Mais le message était clair : il existe un mécontentement, politique et surtout économique, qui pourrait s’enflammer si les conditions sont réunies.

À quoi s’attendre

Trump sera-t-il tenté d’utiliser la force militaire pour tenter de faciliter un changement de régime s’il n’obtient pas gain de cause lors du prochain round de négociations nucléaires, prévu cette semaine à Oman ? Il dispose de la flotte en place, et une planification complète sera bien avancée, s’appuyant sur les leçons tirées de la guerre de 12 jours entre Israël et les États-Unis en juin dernier, ainsi que des récents événements au Venezuela. La planification se concentre sur des cibles cinétiques et non cinétiques clés, en particulier celles nécessitant une frappe préventive. Israël sera impliqué dans ce processus, avec ses propres cibles, qui inclura probablement des figures de leadership clé, des militaires et d’autres personnalités.

L’Iran aura également mené sa propre planification, basée sur les leçons qu’il a tirées. L’avertissement précoce de l’Iran en cas d’attaque, même s’il ne dure que quelques minutes, sera crucial pour déterminer la rapidité avec laquelle les événements se dérouleront à l’intérieur et à l’extérieur de l’Iran, ainsi que leur degré de dévastation.
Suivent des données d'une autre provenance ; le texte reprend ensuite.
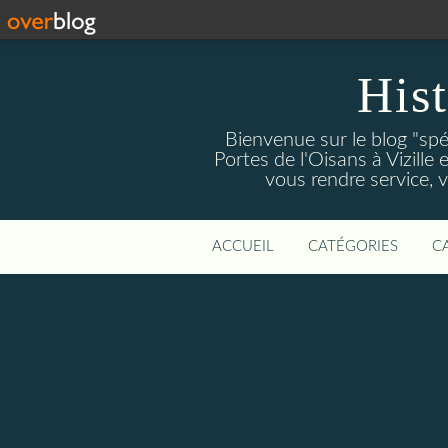
Hist
Bienvenue sur le blog "spé
Portes de l'Oisans à Vizille 
vous rendre service, 
ACCUEIL
CATÉGORIES
C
Cependant, si cela entraîne un changement de régime, qui prendra le pouvoir ? Sans les mollahs et sans aucune infrastructure d’opposition civile, l’armée (à l’exception des Gardiens de la Révolution, IRGC ?) devrait être l’épine dorsale de tout nouveau gouvernement. Le leadership civil est incertain, bien qu’il existe des politiciens et des technocrates talentueux. L’Iran pourrait devenir très fragmenté et instable pendant qu’il tente de se reconstruire.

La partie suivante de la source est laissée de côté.